HH: I love magical realism and the way some fabulist authors incorporate dreamlike and surreal elements in their work. I favor texts that mix levels of reality and blur boundaries between genres. My favorite Latin American poet is Octavio Paz, who has vastly experimented with form and genres, and wrote superb prose poems. I greatly admire Borges, Cortázar, Lorca, and the Neruda of Residencia en la tierra, among many others. In Under Brushstrokes, prose poems alternate with verse, as though each poem seems to dictate a particular form.

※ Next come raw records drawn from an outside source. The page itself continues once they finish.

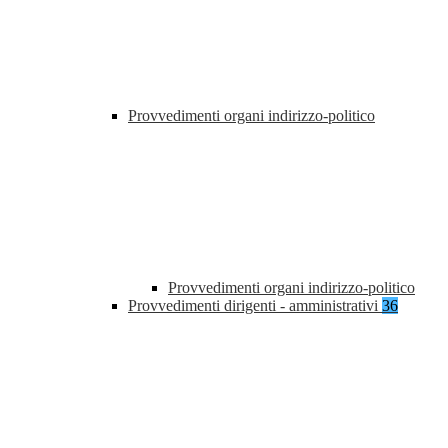
Provvedimenti organi indirizzo-politico
Provvedimenti organi indirizzo-politico
Provvedimenti dirigenti - amministrativi
36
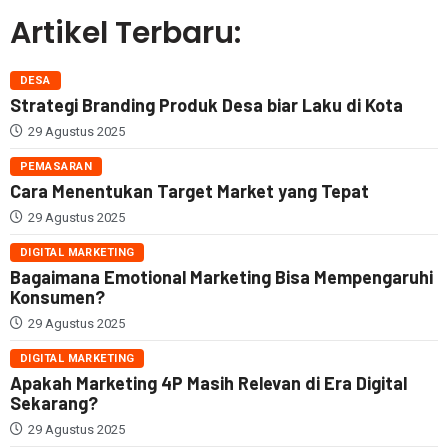
Artikel Terbaru:
DESA
Strategi Branding Produk Desa biar Laku di Kota
29 Agustus 2025
PEMASARAN
Cara Menentukan Target Market yang Tepat
29 Agustus 2025
DIGITAL MARKETING
Bagaimana Emotional Marketing Bisa Mempengaruhi
Konsumen?
29 Agustus 2025
DIGITAL MARKETING
Apakah Marketing 4P Masih Relevan di Era Digital
Sekarang?
29 Agustus 2025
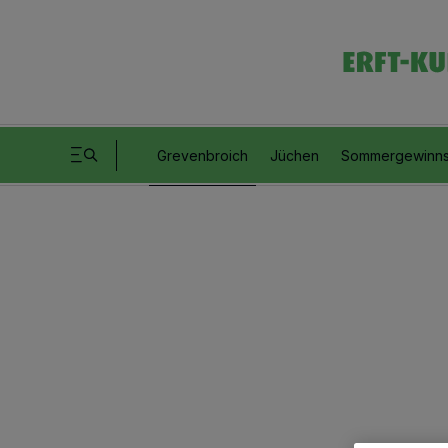
Grevenbroich
Jüchen
Sommergewinns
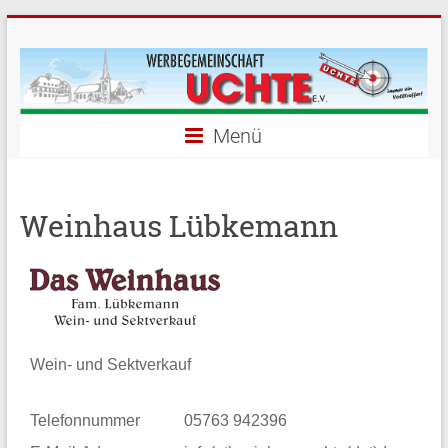
Menü
Weinhaus Lübkemann
Wein- und Sektverkauf
Telefonnummer
05763 942396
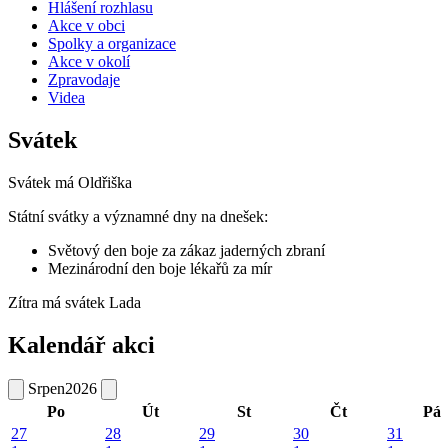
Hlášení rozhlasu
Akce v obci
Spolky a organizace
Akce v okolí
Zpravodaje
Videa
Svátek
Svátek má
Oldřiška
Státní svátky a významné dny na dnešek:
Světový den boje za zákaz jaderných zbraní
Mezinárodní den boje lékařů za mír
Zítra má svátek
Lada
Kalendář akci
Srpen
2026
Po
Út
St
Čt
Pá
27
28
29
30
31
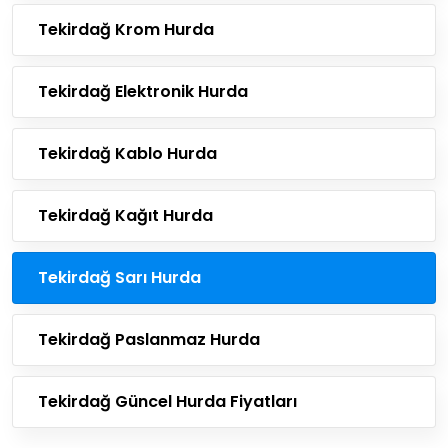
Tekirdağ Krom Hurda
Tekirdağ Elektronik Hurda
Tekirdağ Kablo Hurda
Tekirdağ Kağıt Hurda
Tekirdağ Sarı Hurda
Tekirdağ Paslanmaz Hurda
Tekirdağ Güncel Hurda Fiyatları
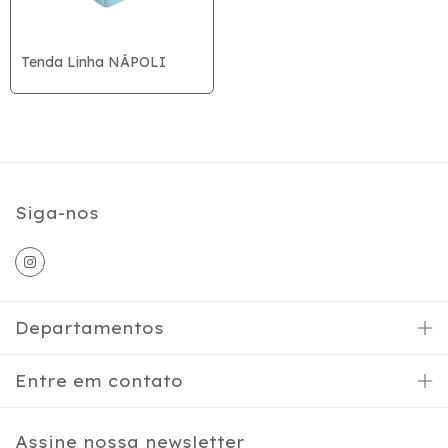
Tenda Linha NÁPOLI
Siga-nos
Departamentos
Entre em contato
Assine nossa newsletter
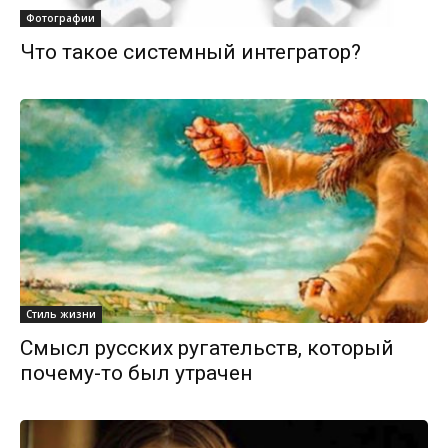
Фотографии
Что такое системный интегратор?
Стиль жизни
Смысл русских ругательств, который
почему-то был утрачен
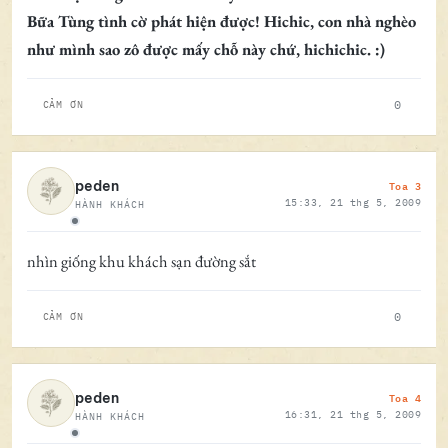
Bữa Tùng tình cờ phát hiện được! Hichic, con nhà nghèo
như mình sao zô được mấy chỗ này chứ, hichichic. :)
0
CẢM ƠN
Toa 3
peden
15:33, 21 thg 5, 2009
HÀNH KHÁCH
Ngoại tuyến
nhìn giống khu khách sạn đường sắt
0
CẢM ƠN
Toa 4
peden
16:31, 21 thg 5, 2009
HÀNH KHÁCH
Ngoại tuyến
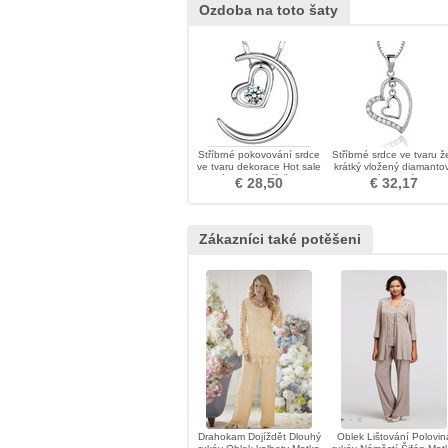
Ozdoba na toto šaty
Stříbrné pokovování srdce
Stříbrné srdce ve tvaru ž
ve tvaru dekorace Hot sale
krátký vložený diamanto
náhrdelník přívěsek
náhrdelník
€ 28,50
€ 32,17
Zákazníci také potěšeni
Drahokam Dojíždět Dlouhý
Oblek Lištování Polovin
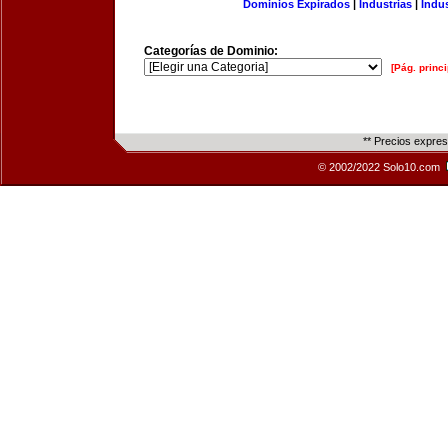
Dominios Expirados
|
Industrias
|
Indu
Categorías de Dominio:
[Pág. princi
** Precios expre
© 2002/2022 Solo10.com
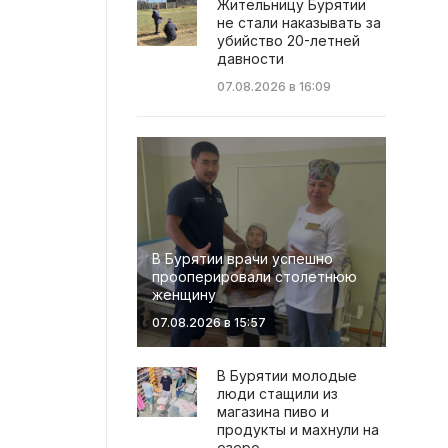
Жительницу Бурятии
не стали наказывать за
убийство 20-летней
давности
07.08.2026 в 16:09
В Бурятии врачи успешно
прооперировали столетнюю
женщину
07.08.2026 в 15:57
В Бурятии молодые
люди стащили из
магазина пиво и
продукты и махнули на
озеро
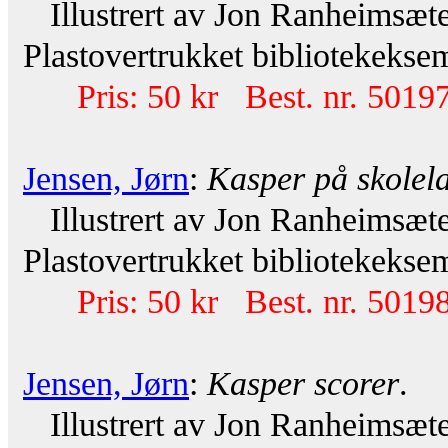
Illustrert av Jon Ranheimsæte
Plastovertrukket bibliotekeksem
Pris: 50 kr Best. nr. 50197
Jensen, Jørn
:
Kasper på skolel
Illustrert av Jon Ranheimsæte
Plastovertrukket bibliotekeksem
Pris: 50 kr Best. nr. 50198
Jensen, Jørn
:
Kasper scorer
.
Illustrert av Jon Ranheimsæte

There is a myriad of authors that have affected me as a reader and as a writer. I grew up with French literature, with an early love for Baudelaire’s and Rimbaud’s verse and prose poems. I also love Italian literature, namely Montale’s poetry, and lyrical fabulists such as Buzzati, and Calvino, whose Invisible Cities I constantly revisit. It is difficult to pin point influences but my profound admiration for all these authors’ œuvre has undoubtedly influenced my writing, consciously as well as unconsciously.

***

Brushstrokes

Without any sound, waves permeate the floor, algae cover the curtains with an insidious verdigris patina, and she watches herself, complacent, looking awry in the mirror while she unbuttons her black evening dress, a mirror that remains empty like her own life. Seated in a sofa, back turned, he drowns in his indifference into the surge, and surely, it is his face that is seen reflected in the portrait hanging on the wall, an immersed look, barely visible behind the wide-open newspaper. Waters rise to the rhythm of the notes resounding from the rear window, in which a man with a white wig plays the piano, as though it were Mozart composing his Requiem. The painter raises inexorably the level of the waters, and the woman knows that even in that last moment, she will only be fulfilled by drowning in the torrent furtively surrounding them.

***

Broken Ladder

I am no longer this little boy who ran away at night to milk the moon and stars. What am I to do if the ladder is broken, leaving golden threads dangling in broad daylight, braided rays of hardened light yet fine as silk spun by a silkworm, once linking me to that lost site of fearless joys? But I will send back the stardust I fed on for so long. Now you know why I study the Almanac, awaiting for the right day and time when wheat is ripe, reaching high into those rays of light. You know why I’m here, in the midst of this field, dressed in my Sunday clothes: I will pull these gilded chords as those of a tower bell ringing above beckoning a gift filled with the substance of dreams, wrapped with Queen Mab’s veils. Don’t fear it is too heavy: it weighs less than a breath or a sigh. Let the wind blow softly, watch it rise to the top with your eyes closed.

***

The Memory of Unspoken Words

She has landed on the deck of an abandoned wreck, fails to remember how she swallowed the fiery ball that pulled her like a tidal wave into the stillness of a metallic sky steeped in lavender where angry clouds hover around the drowning sun suffused with coral. Her pillow is a melted cloud filled with birds that forgot how to fly and now swim in a pool that overflows the deck, washing the souls of dead sailors from every leak and corner. She presses on her eyelids to find a different ending to their story, sees her body glow with scales and the fish in the pool grow wings. She knows every drop of water will vanish at dawn, erasing with black ink her luminous shape, alive only in the formless night, and the rainbow will soon shine over a boat with discarded bags heavy with the stained memory of unspoken words and broken planks.

***

[The above poems initially appeared in Danse Macabre and Pirene’s Fountain and are reprinted here by permission of the author.]